*** GIVEN RECORDS ***

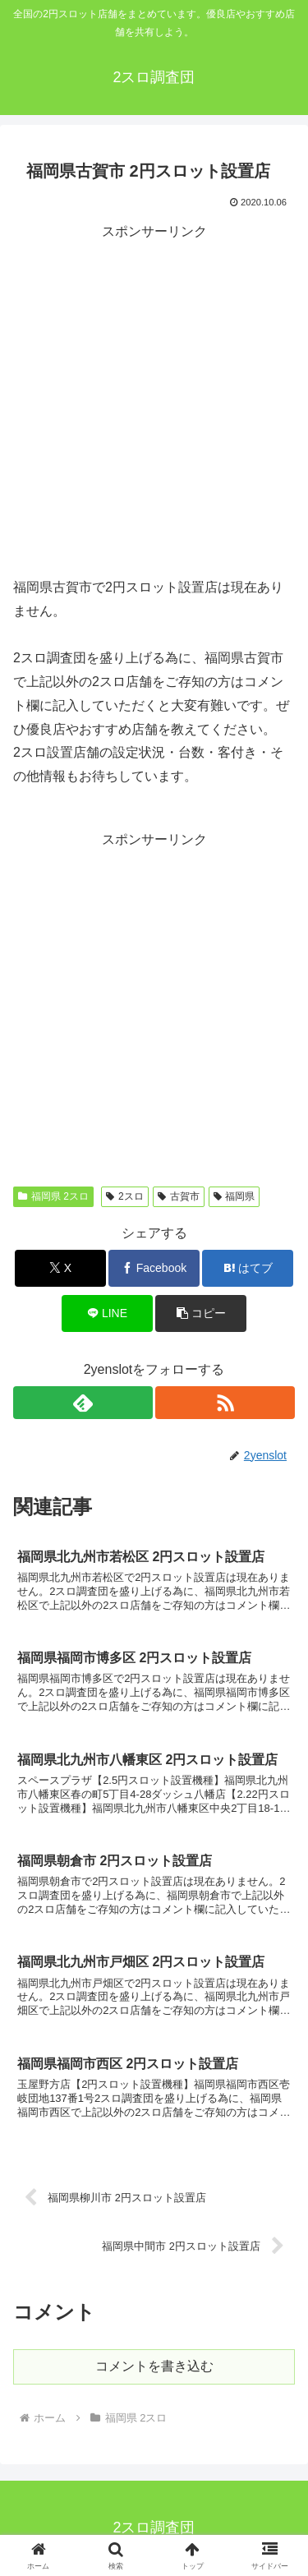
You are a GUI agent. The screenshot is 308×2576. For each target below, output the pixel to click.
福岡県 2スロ (53, 1196)
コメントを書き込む (154, 2366)
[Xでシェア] (60, 1268)
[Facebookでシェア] (154, 1268)
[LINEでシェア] (107, 1313)
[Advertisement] (154, 398)
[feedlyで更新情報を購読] (83, 1402)
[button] (200, 1313)
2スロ (124, 1196)
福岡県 (234, 1196)
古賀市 (179, 1196)
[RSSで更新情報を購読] (225, 1402)
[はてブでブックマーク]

*** End of GIVEN RECORDS ***

The response should contain only a verbatim copy of the lines from the line with "[Xでシェア] (60, 1268)" to the final line of the records.

[Xでシェア] (60, 1268)
[Facebookでシェア] (154, 1268)
[LINEでシェア] (107, 1313)
[Advertisement] (154, 398)
[feedlyで更新情報を購読] (83, 1402)
[button] (200, 1313)
2スロ (124, 1196)
福岡県 (234, 1196)
古賀市 (179, 1196)
[RSSで更新情報を購読] (225, 1402)
[はてブでブックマーク]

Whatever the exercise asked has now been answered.